A simple semi-classical model of magnetization dynamics based on Landau-Lifshits equation of motion with anisotropic effective g-tensor and anisotropic spin relaxation is proposed and applied to the case of electron paramagnetic resonance (EPR). In the Faraday geometry, the model predicts polarization effect consisting in strong dependence of the EPR line shape and magnitude on orientation of vector h of oscillating magnetization with respect to the crystal structure, so that EPR may be suppressed for some directions of h. The EPR with anisotropic parameters possesses specific magnetic oscillations, which are different from standard circular rotation of the magnetization vector around the direction of external magnetic field. In general case, the trajectory of the magnetization vector end is either elongated quasi-ellipse, the position of the main axis of which depends on the magnitude of the external magnetic field, or magnetic oscillations may acquire almost linear character. The model is successfully applied for the quantitative accounting of the polarization effect for EPR mode observed in CuGeO₃ doped with 2% of Co impurity, which remained unexplained for more than 15 years.

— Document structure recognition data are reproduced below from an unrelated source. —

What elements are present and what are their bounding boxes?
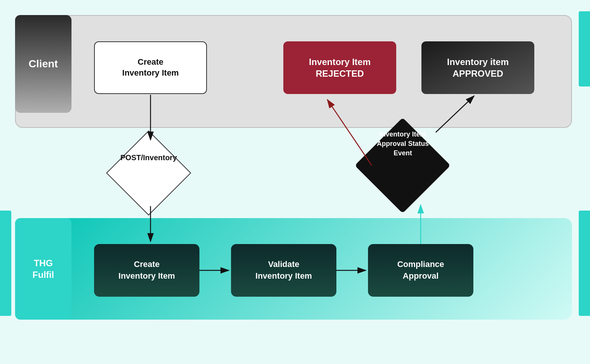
rejected-text: Inventory ItemREJECTED <box>309 56 371 79</box>
create-inventory-client-box: CreateInventory Item <box>94 41 207 94</box>
create-inventory-client-text: CreateInventory Item <box>122 57 179 78</box>
client-label-box: Client <box>15 15 71 113</box>
teal-accent-left <box>0 211 11 316</box>
thg-create-text: CreateInventory Item <box>119 259 175 282</box>
teal-accent-top-right <box>579 11 590 86</box>
thg-validate-text: ValidateInventory Item <box>255 259 312 282</box>
approved-text: Inventory itemAPPROVED <box>447 56 509 79</box>
client-label: Client <box>29 58 58 70</box>
diagram-container: Client CreateInventory Item Inventory It… <box>0 0 590 364</box>
thg-compliance-text: ComplianceApproval <box>397 259 444 282</box>
thg-create-box: CreateInventory Item <box>94 244 199 297</box>
thg-label: THGFulfil <box>32 257 54 281</box>
post-inventory-label: POST/Inventory <box>96 153 201 162</box>
event-diamond-text: Inventory ItemApproval StatusEvent <box>353 130 453 158</box>
post-inventory-diamond <box>106 130 191 215</box>
rejected-box: Inventory ItemREJECTED <box>283 41 396 94</box>
thg-validate-box: ValidateInventory Item <box>231 244 336 297</box>
approved-box: Inventory itemAPPROVED <box>421 41 534 94</box>
teal-accent-right <box>579 211 590 316</box>
thg-label-box: THGFulfil <box>15 218 71 320</box>
thg-compliance-box: ComplianceApproval <box>368 244 473 297</box>
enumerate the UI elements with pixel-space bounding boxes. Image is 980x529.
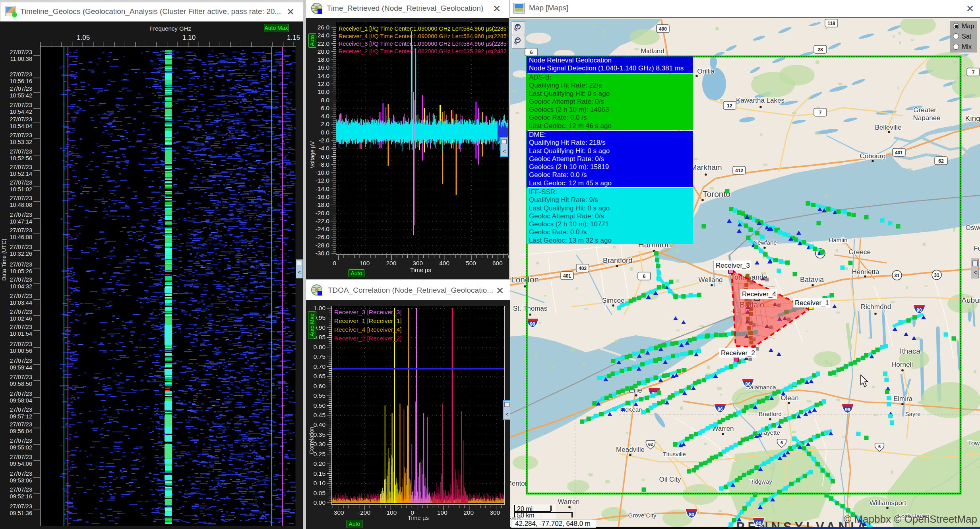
svg-text:Brantford: Brantford [603, 257, 632, 264]
svg-text:Ridgway: Ridgway [749, 478, 772, 485]
svg-text:6: 6 [781, 440, 783, 445]
svg-text:Cobourg: Cobourg [860, 152, 885, 160]
svg-text:Kawartha Lakes: Kawartha Lakes [736, 97, 784, 104]
svg-text:Hornell: Hornell [891, 361, 913, 368]
svg-text:St. Thomas: St. Thomas [513, 305, 548, 312]
svg-text:Napanee: Napanee [913, 114, 940, 122]
svg-text:7: 7 [819, 110, 822, 115]
svg-text:Greece: Greece [848, 248, 871, 256]
svg-text:400: 400 [659, 26, 667, 32]
svg-text:86: 86 [745, 381, 751, 387]
svg-text:Oil City: Oil City [659, 476, 681, 483]
svg-text:Sayre: Sayre [905, 410, 920, 417]
svg-text:Midland: Midland [641, 47, 664, 55]
svg-text:Ithaca: Ithaca [900, 347, 920, 355]
svg-text:Orillia: Orillia [697, 68, 715, 75]
svg-text:31: 31 [894, 273, 900, 278]
svg-text:Towa: Towa [968, 440, 980, 447]
svg-text:Hamlin: Hamlin [829, 237, 848, 243]
svg-text:12: 12 [727, 103, 732, 109]
svg-text:Receiver_2: Receiver_2 [721, 349, 755, 357]
svg-text:90: 90 [530, 321, 535, 327]
svg-text:403: 403 [579, 266, 587, 271]
svg-text:Receiver_3: Receiver_3 [716, 262, 750, 269]
svg-text:Titusville: Titusville [663, 451, 686, 457]
svg-text:412: 412 [735, 168, 743, 173]
svg-text:Bradford: Bradford [759, 410, 782, 417]
svg-text:Greater: Greater [913, 106, 936, 114]
svg-text:Warren: Warren [558, 498, 579, 506]
svg-text:6: 6 [643, 274, 646, 279]
svg-text:Henrietta: Henrietta [852, 268, 880, 276]
svg-text:6: 6 [530, 50, 533, 55]
svg-text:Ful: Ful [974, 245, 980, 252]
svg-text:118: 118 [827, 21, 835, 26]
svg-text:90: 90 [916, 307, 922, 313]
svg-text:Batavia: Batavia [800, 276, 824, 284]
svg-text:99: 99 [845, 407, 850, 412]
svg-text:Receiver_1: Receiver_1 [795, 299, 829, 307]
svg-text:Grove City: Grove City [628, 512, 657, 519]
svg-text:80: 80 [756, 521, 761, 526]
svg-text:Belleville: Belleville [875, 124, 901, 131]
svg-text:Elmira: Elmira [893, 395, 913, 403]
svg-text:Welland: Welland [698, 276, 722, 284]
svg-text:62: 62 [938, 158, 944, 164]
svg-text:Olean: Olean [781, 394, 798, 402]
svg-text:86: 86 [717, 406, 723, 412]
svg-text:6: 6 [878, 444, 881, 449]
svg-text:62: 62 [648, 442, 653, 447]
svg-text:401: 401 [895, 150, 903, 156]
svg-text:Richmond: Richmond [861, 303, 891, 311]
svg-text:Osweg: Osweg [966, 224, 980, 231]
svg-text:London: London [511, 275, 539, 284]
svg-text:28: 28 [817, 47, 823, 53]
svg-text:Mentor: Mentor [510, 480, 527, 487]
svg-text:Kingst: Kingst [965, 114, 980, 123]
svg-text:Receiver_4: Receiver_4 [742, 290, 776, 298]
svg-text:401: 401 [563, 273, 571, 279]
svg-text:Williamsport: Williamsport [870, 499, 906, 507]
svg-text:Meadville: Meadville [616, 446, 645, 453]
svg-text:7: 7 [972, 70, 975, 75]
svg-text:Auburn: Auburn [961, 296, 980, 304]
svg-text:31: 31 [934, 272, 939, 278]
svg-text:Markham: Markham [690, 163, 722, 171]
svg-text:80: 80 [689, 512, 694, 517]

提出了一种基于具有各向异性有效g张量和各向异性自旋弛豫的Landau-Lifshits运动方程的简单半经典磁化动力学模型，并将其应用于电子顺磁共振（EPR）的情况。在法拉第几何中，该模型预测极化效应包括 EPR 线形状和幅度对振荡磁化矢量h相对于晶体结构的方向的强烈依赖性，因此 EPR 可能在h的某些方向上被抑制. 具有各向异性参数的EPR具有特定的磁振荡，这不同于磁化矢量围绕外部磁场方向的标准圆周旋转。在一般情况下，磁化矢量端的轨迹要么是拉长的准椭圆，其主轴的位置取决于外部磁场的大小，要么磁振荡可能获得几乎线性的特征。该模型成功地应用于在掺杂 2% Co 杂质的 CuGeO ₃中观察到的 EPR 模式的极化效应的定量计算，这在超过 15 年的时间里仍未得到解释。